Quantcast
nyuhuhuu / Flickr

What To Do If Your Visa Has Been Denied

The unthinkable has happened. You’ve gotten denied for a visa but you’ve already paid for the flight.

It’s an interesting situation: most countries will ask for some proof of travel plans before they make their decision to issue a visa. Generally, most people don’t really have to worry about a thing. But that doesn’t mean it never happens.

The only foolproof method for avoiding this situation is unfortunately preventative. If you want to leave nothing to chance, it’s best to buy a fully refundable ticket before applying for the visa. Once the latter has been issued, it’s possible to refund the original ticket and buy a cheaper, more restricted ticket. It requires some hassle and sometimes a fairly large credit limit, but it’s still the best way to go.

Don’t count on travel insurance coming in to save the day either; most policies don’t cover visa denials. This is often why I encourage people to read the fine print; the devil is truly in the details. You want to be fully aware of the situation you’re entering before you click ‘Purchase’ on the airline’s website.

I’m assuming you haven’t landed on this page because you followed that advice.

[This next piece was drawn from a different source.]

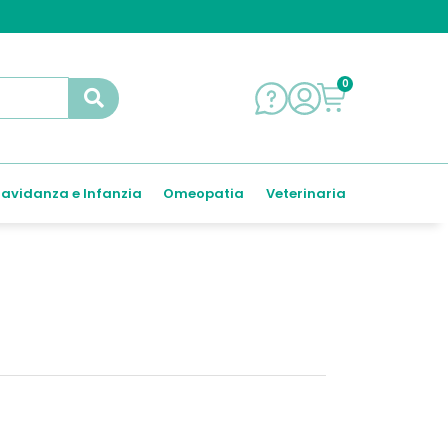
0
avidanza e Infanzia
Omeopatia
Veterinaria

In fact, I’m going to assume the worst. First of all, it could be worse. It could always be worse. Second, it makes no sense to spend all that energy frustrated. It’s better to channel that energy into fixing the problem.

In any case, to get any type of reimbursement back, be sure to keep the formal rejection letter, painful as it is. So let’s take a look at the remaining options at your disposal, no?

Check your travel insurance if you have it. I hope you bought good travel insurance and I’m certainly not talking about the kind that comes with your credit card. I’m talking about the fully comprehensive kind that you have to purchase. Even then, it’s rarely covered and read the exact language before you buy the policy. Typically, trip cancellation insurance covers life-changing events. A denied visa is a rotten annoyance but it’s not considered a major life incident. (In order to be covered, you must have taken out the policy before the visa was rejected.)

Reapply for the visa and appeal the denial. You’ll want a good idea of why you were denied the visa; was it because you overstayed your last visa or because you filled out something incorrectly? In the case of the former, your chances of getting the decision overturned are low, but if it’s the latter, the odds are in your favor. Go over the top on documentation if you need it.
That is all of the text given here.